The badly timed New York Times Magazine profile of Texas Democratic gubernatorial candidate Wendy Davis may have called her biographical falsehoods “politically exquisite,” but to the public editor of the newspaper, it was not enough to prevent the piece from being sexist.
Public Editor Margaret Sullivan wrote a reply this weekend to criticism of the extensive feature on Davis, which acknowledges her lies while also praising her for them and attempts to spin them into a flattering portrait of the candidate. To Sullivan, the end result was not flattering in the least.

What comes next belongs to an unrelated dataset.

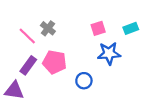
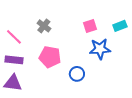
pink line: (27, 36) -> (14, 37), moved
purple rectangle: (28, 65) -> (14, 60), moved, turned 60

Sullivan’s column concerned both the New York Times Magazine cover on “Planet Hillary” (which she described as “simply bizarre”) and the profile of Davis, which she was inclined to see as closer to sexist than merely strange. She began her analysis with the caveat that she is not entirely sure if it is possible to write about the life of a female politician without avoiding a mildly offensive tone about a woman’s ability to have a career: “When an article sets out to examine gender bias, how can it avoid perpetuating that bias along the way?” She calls author Robert Draper’s piece “well-intentioned” but ultimately concludes that it furthers the narrative that Davis lied about being a good mother and continues to push stereotypes about women in politics.
It was not just the text of the piece but the presentation to which Sullivan took offense. The “outdated” headline (“Can Wendy Davis Have It All?”) and the subheadline accusing Davis of “political mythmaking,” Sullivan argues, suggest that “Ms. Davis is spinning a big lie.” In corroborating the fact that Davis’s backstory is in large part a myth, Sullivan argues Draper is “splitting hairs.” She concludes that she hopes the failings of both the Clinton and Davis profiles will teach future writers of profiles where the pitfalls are located and how to avoid them.

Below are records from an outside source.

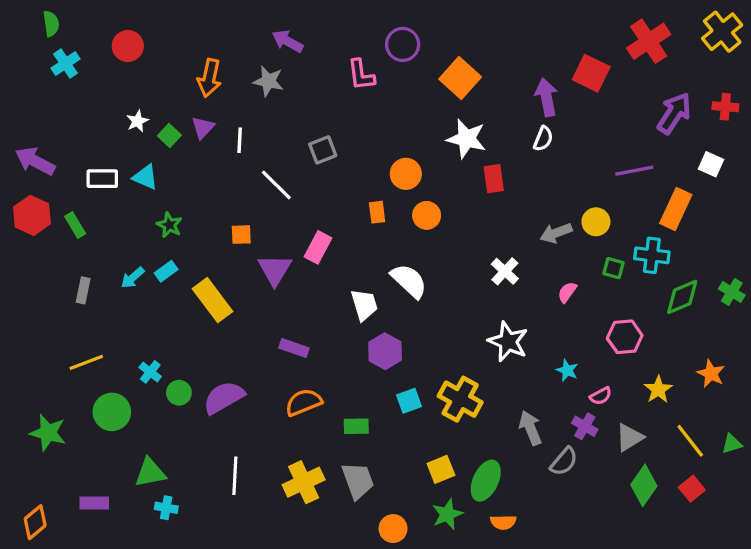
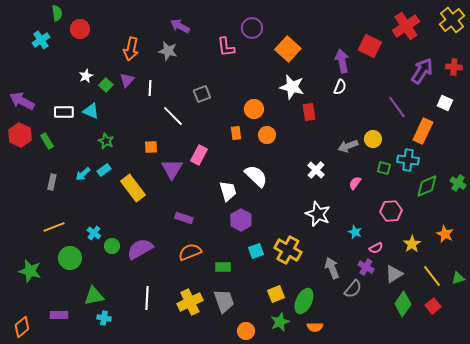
green semicircle: (51, 24) -> (57, 13), moved
purple line: (634, 171) -> (397, 107), turned 65

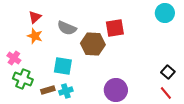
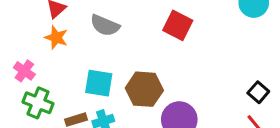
red square: (115, 28) -> (178, 25), turned 36
brown hexagon: (93, 44) -> (144, 89), moved

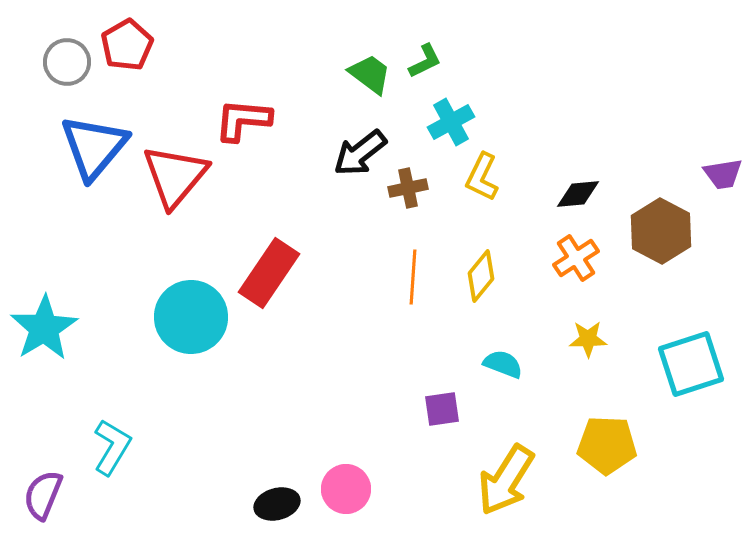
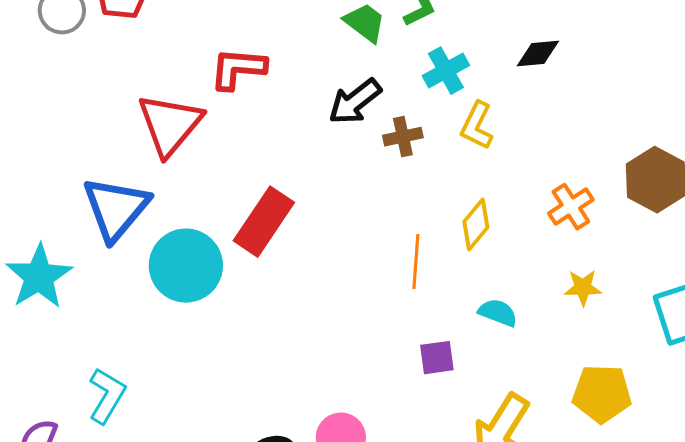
blue triangle: (94, 147) -> (116, 209), moved
black diamond: (578, 194) -> (538, 54), moved
orange line: (413, 277) -> (416, 262), moved

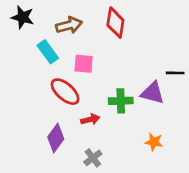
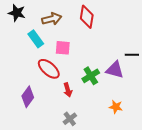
green cross: (121, 101) -> (91, 76), turned -30
red arrow: (90, 119) -> (68, 90), turned 88
purple diamond: (56, 138) -> (28, 97), moved

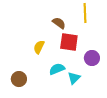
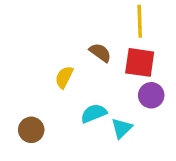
brown semicircle: (59, 23) -> (100, 53), moved
red square: (69, 42) -> (140, 62), moved

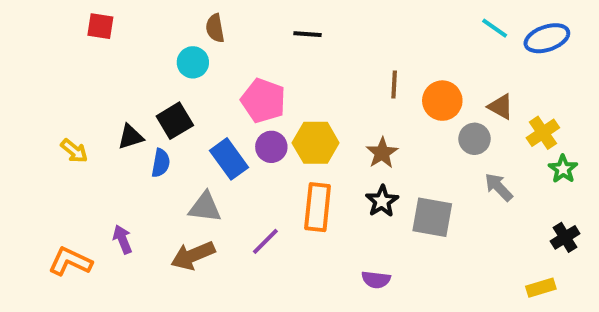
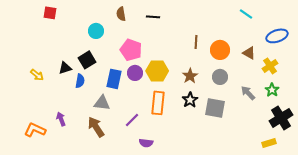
brown semicircle: (215, 28) -> (121, 14), moved
blue ellipse: (547, 38) -> (277, 36), moved
gray circle: (475, 139) -> (220, 77), moved
blue rectangle: (229, 159) -> (114, 79), turned 48
green star: (563, 169) -> (272, 90), moved
black cross: (565, 237) -> (281, 118), size x1.6
brown arrow: (193, 255) -> (96, 127), turned 80
purple semicircle: (376, 280) -> (146, 143), moved

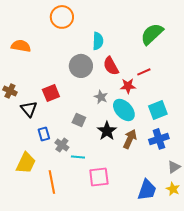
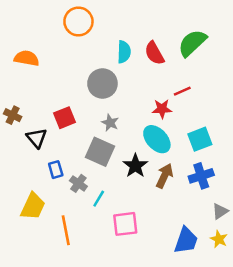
red semicircle: (111, 66) -> (154, 53), moved
gray star: (101, 97) -> (110, 123), moved
gray square: (79, 120) -> (100, 152), size x1.6
cyan line: (78, 157) -> (99, 199), turned -64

Sullivan gives Draper a chance to respond, and he does indeed point out that much of the criticism he has received has come from the right, who viewed his flattery of her campaign (and even of her proven lies) as simply that: flattery. He added that he felt “duty-bound” to note the mistakes she had made in telling her story as a journalist and left it at that, while also being “acutely conscious” of the difficulties of writing about gender politics. Draper responded online, as well, joking that Sullivan had found him “guilty of being a sexist dipshit,” but immediately defended himself in the next tweet: “Or possibly guilty of committing an act of journalism – in this case examining a campaign’s admittedly inaccurate narrative. I’m OK with it.” Draper also replied on Facebook, his response posted in part to The Nation:
I think when a politician calculatedly runs on his/her life story & the representation of that story proves to be inaccurate, reporters are required to examine that story in detail, else they become complicit in the narrative-shading.

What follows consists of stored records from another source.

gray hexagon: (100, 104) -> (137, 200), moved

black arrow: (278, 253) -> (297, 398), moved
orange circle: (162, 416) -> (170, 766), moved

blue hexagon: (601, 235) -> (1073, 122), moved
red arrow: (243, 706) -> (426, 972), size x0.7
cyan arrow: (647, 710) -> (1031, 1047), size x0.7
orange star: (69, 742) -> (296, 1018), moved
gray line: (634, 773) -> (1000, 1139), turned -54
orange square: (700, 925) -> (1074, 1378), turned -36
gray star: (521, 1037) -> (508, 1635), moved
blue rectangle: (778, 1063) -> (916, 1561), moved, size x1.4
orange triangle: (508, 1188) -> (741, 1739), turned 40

Draper’s account did indeed acknowledge that Davis has propagated misstatements about the way she ran her life. It also praised those falsehoods for how keenly they would have been able to garner support if they were true, and the piece ultimately does little to promote the idea that Davis has time and again proven to be untrustworthy. There, too, the limits of gender politics betray Draper: Davis’s inconsistencies run the gamut from her support of gun rights to outright being a Republican, and most of them have little obvious place in a story about a spunky woman running for a top office.